Work to be completed
Every entry is to be returned exactly as it stands; the pictures are to be dropped.

Data shown
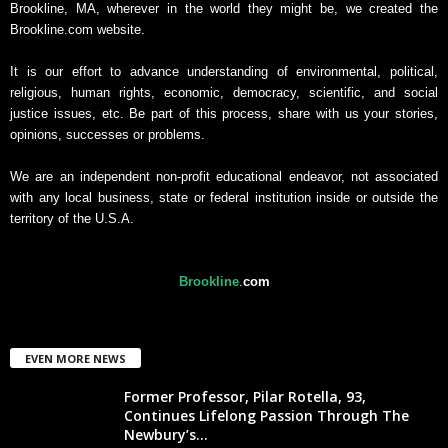
Brookline, MA, wherever in the world they might be, we created the
Brookline.com website.
It is our effort to advance understanding of environmental, political,
religious, human rights, economic, democracy, scientific, and social
justice issues, etc. Be part of this process, share with us your stories,
opinions, successes or problems.
We are an independent non-profit educational endeavor, not associated
with any local business, state or federal institution inside or outside the
territory of the U.S.A.
Brookline
.
com
EVEN MORE NEWS
Former Professor, Pilar Rotella, 93,
Continues Lifelong Passion Through The
Newbury’s...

Written answer
Brookline, MA, wherever in the world they might be, we created the
Brookline.com website.
It is our effort to advance understanding of environmental, political,
religious, human rights, economic, democracy, scientific, and social
justice issues, etc. Be part of this process, share with us your stories,
opinions, successes or problems.
We are an independent non-profit educational endeavor, not associated
with any local business, state or federal institution inside or outside the
territory of the U.S.A.
Brookline
.
com
EVEN MORE NEWS
Former Professor, Pilar Rotella, 93,
Continues Lifelong Passion Through The
Newbury’s...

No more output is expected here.